The inaugural speech was delivered mostly in English with a little mix of Filipino and Cebuano. He vowed for the next six years to restore the people's trust and confidence in the government. He also said that the campaign against drugs and criminality would be relentless and sustained within the bounds of the law. Duterte also promised to secure peace agreements with the Moro separatists and the New People's Army, in accordance with the constitutional and legal reforms. He also vowed to eliminate red tape in government agencies by instructing his incoming cabinet members and agency heads to reduce requirements and processing time of applications. He also directed them to avoid changing the rules on any government contracts and transactions.

He also offered his deepest condolences to the people of Turkey, following the 2016 Istanbul Atatürk Airport attack.

After the speech, President Duterte led the mass oath-taking ceremony of his appointed cabinet members. This was followed by the first full military honors for Duterte. After which, a diplomatic reception was held for foreign dignitaries in attendance before the first meeting of Duterte and his cabinet.

According to Presidential Communications Secretary Martin Andanar, more than 627 guests were invited for the event held at the Rizal Ceremonial Hall of the Malacañang Palace.
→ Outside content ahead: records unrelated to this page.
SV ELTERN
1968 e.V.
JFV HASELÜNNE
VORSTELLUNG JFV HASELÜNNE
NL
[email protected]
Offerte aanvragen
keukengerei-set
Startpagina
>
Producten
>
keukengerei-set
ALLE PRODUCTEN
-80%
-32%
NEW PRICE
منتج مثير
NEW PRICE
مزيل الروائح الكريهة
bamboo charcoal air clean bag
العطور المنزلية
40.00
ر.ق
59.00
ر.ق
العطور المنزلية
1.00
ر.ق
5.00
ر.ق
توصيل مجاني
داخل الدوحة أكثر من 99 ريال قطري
President Duterte did away with the traditional vin d'honneur for visiting foreign dignitaries, and instead, the inaugural rites were followed by a "diplomatic reception". President Duterte used a teleprompter for his speech in mixed English, Filipino and Cebuano.

Among the dishes and drinks served during the inaugural luncheon were monggo soup, durian tartlet, pandesal with white cheese, lumpia ubod punch, dalandan juice and pine-mango cooler.
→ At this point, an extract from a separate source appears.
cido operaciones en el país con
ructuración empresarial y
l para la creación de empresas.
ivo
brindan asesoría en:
The inauguration was aired for the first time on Facebook Live, with the livestream catering to those who had no access to radio and television, as well as the Overseas Filipino Workers (OFWs).
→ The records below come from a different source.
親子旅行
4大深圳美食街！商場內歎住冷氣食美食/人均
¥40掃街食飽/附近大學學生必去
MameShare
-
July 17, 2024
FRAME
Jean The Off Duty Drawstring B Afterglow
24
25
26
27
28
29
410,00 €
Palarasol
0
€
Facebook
Hours after the cabinet meeting, President Duterte attended a solidarity dinner together with the urban poor community at the Delpan Sports Complex in San Nicolas, Manila.

==Robredo's inaugural ceremony==
Vice President Leni Robredo took her oath of office at 9:00 a.m. PHT at the Quezon City Reception House, Robredo's official office. By her request, Robredo's oath was administered by two village chiefs, Ronaldo D. Coner, the chief of Barangay Punta Tarawal in Calabanga, Camarines Sur, described as the "smallest, farthest and poorest barangay" in Robredo's home province, Camarines Sur, and Regina Celeste San Miguel, the chief of Barangay Mariana, Quezon City where Robredo's office is located. Jillian, the youngest daughter of the Vice President, holds the bible for Robredo. She was joined by two older sisters, Aika and Tricia.

In her delivered speech after the oathtaking, Robredo called to the people to work together to unite in times of conflict and divisions. She also open to any partnerships and collaborations with the government, private sector and non-government organizations to further served her duties as vice president for the people in the "Laylayan ng Lipunan" (fringes of society). Robredo iterated that in her first 100 days of vice president, she would visit the smallest and farthest barangays in the city, just as she did during her term as Congresswoman of the 3rd District of Camarines Sur. Among the platforms that Robredo said she would be prioritizing during her term were solving poverty, rural development, people empowerment, food security and universal health care.

More than 300 guests were invited in this occasion, including representatives from different sectors, supporters and volunteer groups who helped in Robredo's vice presidential campaign. Mar Roxas, Robredo's running mate, and Kris Aquino, sister of outgoing president Benigno Aquino III were among those who attended.

Afterwards, a post-inaugural thanksgiving concert for Robredo was held at the Quezon Memorial Circle in the afternoon. Musicians and artists who actively supported Robredo in the 2016 elections performed in the concert.